# [Problem statement]
Leave out the pictures and retype, exactly, the lines below from the line with "play rivals as customizable animal" up to and including the line with "Miller 79. 8.", nothing more.
*** Study material
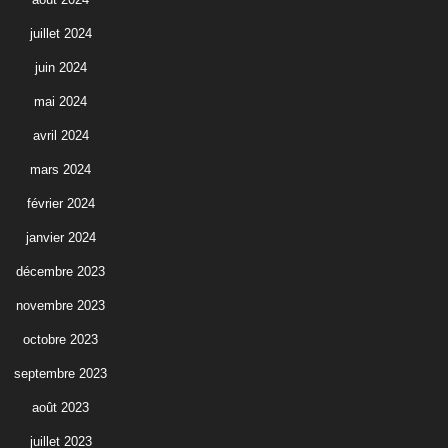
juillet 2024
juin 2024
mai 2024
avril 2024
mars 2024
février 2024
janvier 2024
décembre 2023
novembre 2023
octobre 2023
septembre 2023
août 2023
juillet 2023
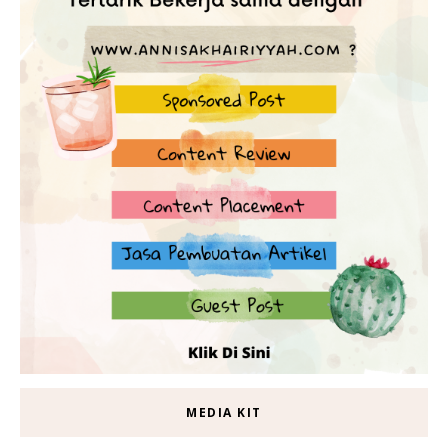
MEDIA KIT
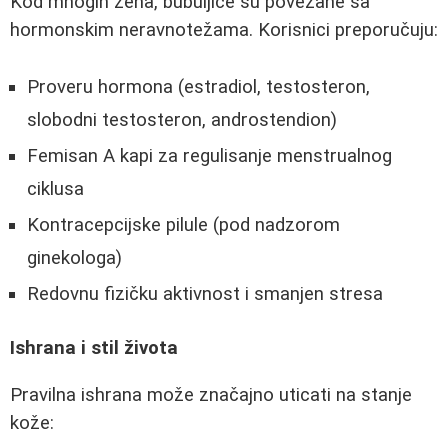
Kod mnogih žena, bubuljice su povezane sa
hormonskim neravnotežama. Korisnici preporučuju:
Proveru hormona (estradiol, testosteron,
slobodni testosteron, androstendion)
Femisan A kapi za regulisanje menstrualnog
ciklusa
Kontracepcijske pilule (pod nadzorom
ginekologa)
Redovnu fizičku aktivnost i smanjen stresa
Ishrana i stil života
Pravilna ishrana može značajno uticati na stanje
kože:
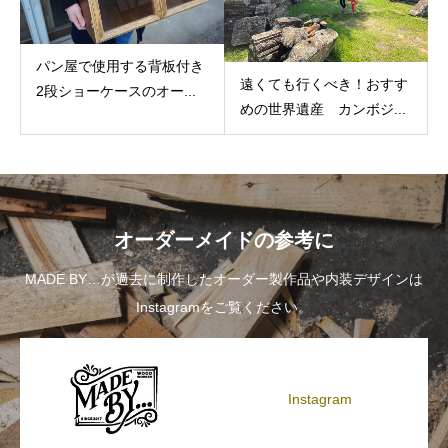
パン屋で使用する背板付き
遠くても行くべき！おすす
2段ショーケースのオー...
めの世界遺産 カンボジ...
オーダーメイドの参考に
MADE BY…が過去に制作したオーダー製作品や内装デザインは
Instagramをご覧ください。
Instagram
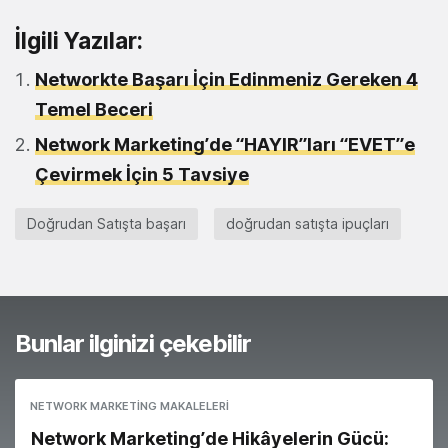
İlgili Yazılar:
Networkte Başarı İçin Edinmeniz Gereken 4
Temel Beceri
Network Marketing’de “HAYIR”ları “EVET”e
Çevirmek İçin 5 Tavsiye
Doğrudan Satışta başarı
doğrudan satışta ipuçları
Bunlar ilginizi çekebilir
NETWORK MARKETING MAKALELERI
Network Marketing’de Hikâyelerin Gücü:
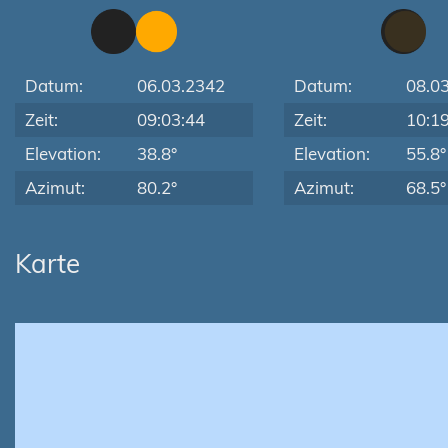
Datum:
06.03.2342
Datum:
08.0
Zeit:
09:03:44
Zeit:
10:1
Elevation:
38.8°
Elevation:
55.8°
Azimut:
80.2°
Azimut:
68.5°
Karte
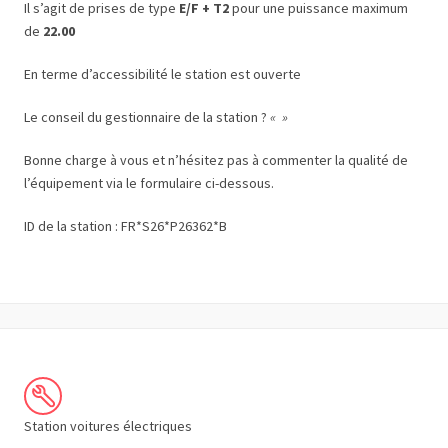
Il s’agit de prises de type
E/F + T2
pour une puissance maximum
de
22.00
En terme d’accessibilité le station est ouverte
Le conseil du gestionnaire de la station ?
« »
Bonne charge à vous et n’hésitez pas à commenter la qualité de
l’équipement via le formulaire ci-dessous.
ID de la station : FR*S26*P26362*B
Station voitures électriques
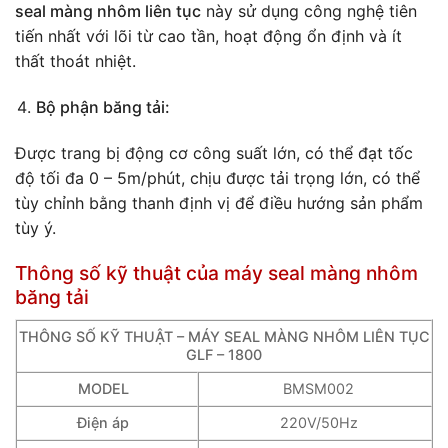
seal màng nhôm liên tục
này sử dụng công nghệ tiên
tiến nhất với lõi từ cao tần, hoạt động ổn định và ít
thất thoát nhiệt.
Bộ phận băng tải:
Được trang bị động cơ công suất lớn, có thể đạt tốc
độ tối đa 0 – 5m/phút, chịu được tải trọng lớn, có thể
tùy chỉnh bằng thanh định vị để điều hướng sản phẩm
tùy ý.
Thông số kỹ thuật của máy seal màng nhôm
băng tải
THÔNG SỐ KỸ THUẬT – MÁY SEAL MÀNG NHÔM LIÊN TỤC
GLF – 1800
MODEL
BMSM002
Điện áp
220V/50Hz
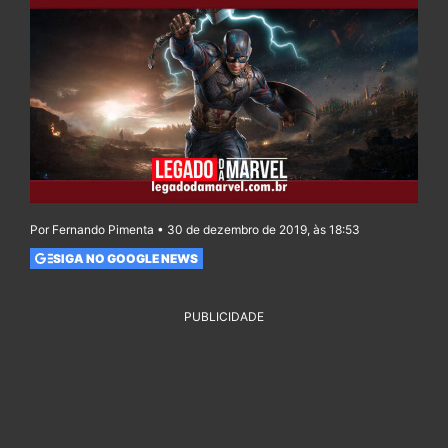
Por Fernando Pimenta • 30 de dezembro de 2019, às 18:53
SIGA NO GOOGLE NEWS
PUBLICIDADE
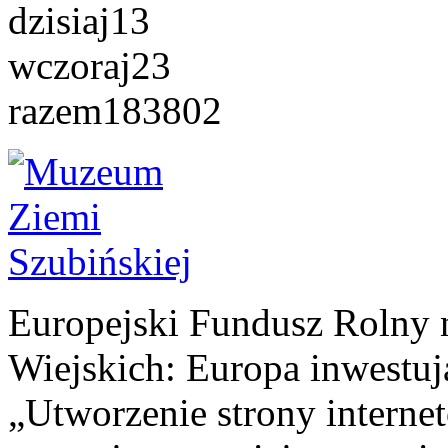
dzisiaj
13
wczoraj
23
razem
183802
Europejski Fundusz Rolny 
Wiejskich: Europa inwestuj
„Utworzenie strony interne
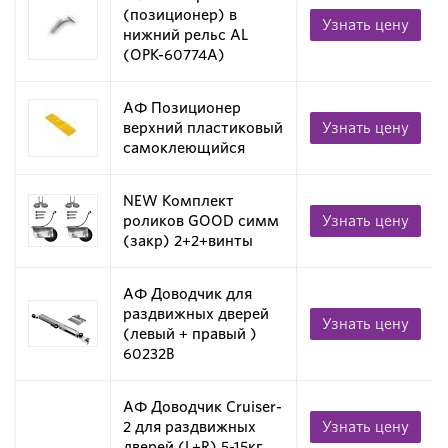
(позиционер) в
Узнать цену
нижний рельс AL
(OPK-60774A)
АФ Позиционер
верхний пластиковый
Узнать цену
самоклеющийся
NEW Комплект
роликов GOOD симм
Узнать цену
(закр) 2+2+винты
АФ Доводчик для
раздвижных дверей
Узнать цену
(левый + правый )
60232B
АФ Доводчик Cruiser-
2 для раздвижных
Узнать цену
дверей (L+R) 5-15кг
******
*** Study material
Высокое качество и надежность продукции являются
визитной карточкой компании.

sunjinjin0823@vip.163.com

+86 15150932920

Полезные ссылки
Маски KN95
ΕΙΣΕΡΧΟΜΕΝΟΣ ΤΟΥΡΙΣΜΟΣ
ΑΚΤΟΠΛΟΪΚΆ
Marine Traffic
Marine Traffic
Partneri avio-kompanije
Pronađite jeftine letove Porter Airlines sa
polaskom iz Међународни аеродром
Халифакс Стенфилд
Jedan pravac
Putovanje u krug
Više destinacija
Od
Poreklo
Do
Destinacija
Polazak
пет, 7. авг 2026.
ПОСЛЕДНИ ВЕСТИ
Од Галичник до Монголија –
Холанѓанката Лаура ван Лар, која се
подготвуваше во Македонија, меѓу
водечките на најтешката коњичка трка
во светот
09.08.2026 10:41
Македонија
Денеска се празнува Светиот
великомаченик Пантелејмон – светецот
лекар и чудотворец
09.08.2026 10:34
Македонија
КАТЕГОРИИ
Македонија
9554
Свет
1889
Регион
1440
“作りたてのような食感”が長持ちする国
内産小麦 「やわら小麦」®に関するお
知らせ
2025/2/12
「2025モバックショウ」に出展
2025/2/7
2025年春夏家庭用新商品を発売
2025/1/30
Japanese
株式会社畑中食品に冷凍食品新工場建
******
*** Study material
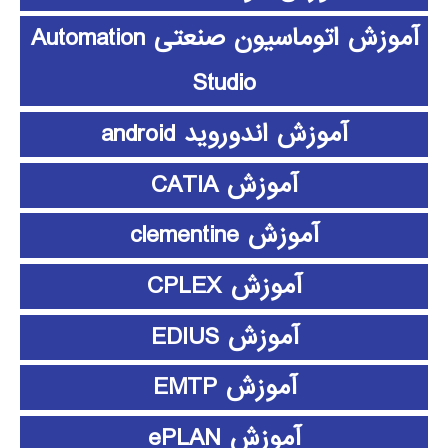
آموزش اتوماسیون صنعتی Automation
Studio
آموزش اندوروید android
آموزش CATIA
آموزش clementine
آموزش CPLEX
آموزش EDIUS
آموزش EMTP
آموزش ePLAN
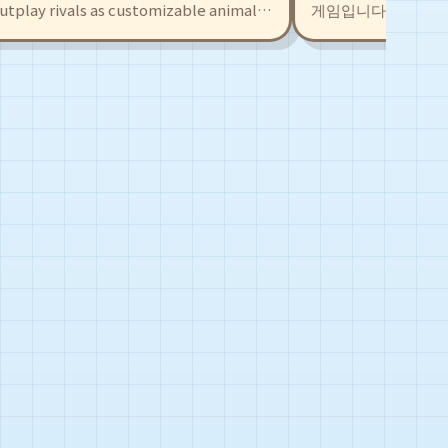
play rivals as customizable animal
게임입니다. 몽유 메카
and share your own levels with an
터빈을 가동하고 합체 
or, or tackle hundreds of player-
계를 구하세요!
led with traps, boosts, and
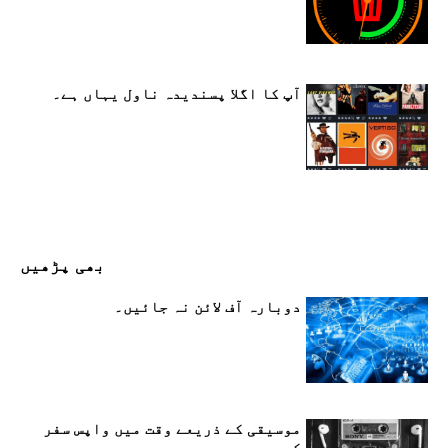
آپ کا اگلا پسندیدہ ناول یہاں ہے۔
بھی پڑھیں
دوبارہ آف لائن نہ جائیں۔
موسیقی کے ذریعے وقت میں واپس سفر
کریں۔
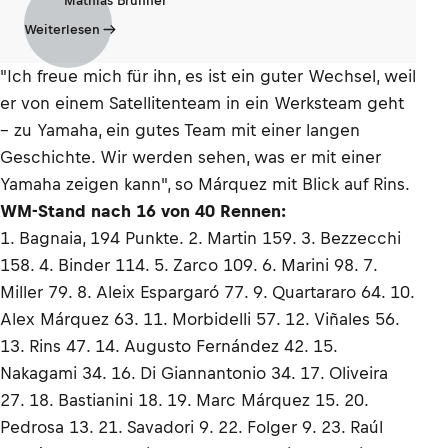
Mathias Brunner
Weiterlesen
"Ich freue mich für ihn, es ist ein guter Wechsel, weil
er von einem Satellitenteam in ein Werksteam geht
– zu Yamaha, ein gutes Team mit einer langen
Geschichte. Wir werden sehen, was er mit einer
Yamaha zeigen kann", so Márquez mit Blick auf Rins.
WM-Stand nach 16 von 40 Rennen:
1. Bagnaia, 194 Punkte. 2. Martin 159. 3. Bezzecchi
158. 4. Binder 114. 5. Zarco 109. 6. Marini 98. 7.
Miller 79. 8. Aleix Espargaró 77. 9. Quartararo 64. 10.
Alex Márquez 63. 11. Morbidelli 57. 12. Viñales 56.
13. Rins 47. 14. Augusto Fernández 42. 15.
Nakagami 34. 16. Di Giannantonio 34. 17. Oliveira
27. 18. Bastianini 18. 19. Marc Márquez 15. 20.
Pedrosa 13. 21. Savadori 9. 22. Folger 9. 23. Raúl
******
# [Task answer]
play rivals as customizable animal
게임입니다. 몽유 메카
and share your own levels with an
터빈을 가동하고 합체 
or, or tackle hundreds of player-
계를 구하세요!
led with traps, boosts, and
آپ کا اگلا پسندیدہ ناول یہاں ہے۔
بھی پڑھیں
دوبارہ آف لائن نہ جائیں۔
موسیقی کے ذریعے وقت میں واپس سفر
کریں۔
Mathias Brunner
Weiterlesen
"Ich freue mich für ihn, es ist ein guter Wechsel, weil
er von einem Satellitenteam in ein Werksteam geht
– zu Yamaha, ein gutes Team mit einer langen
Geschichte. Wir werden sehen, was er mit einer
Yamaha zeigen kann", so Márquez mit Blick auf Rins.
WM-Stand nach 16 von 40 Rennen:
1. Bagnaia, 194 Punkte. 2. Martin 159. 3. Bezzecchi
158. 4. Binder 114. 5. Zarco 109. 6. Marini 98. 7.
Miller 79. 8. Aleix Espargaró 77. 9. Quartararo 64. 10.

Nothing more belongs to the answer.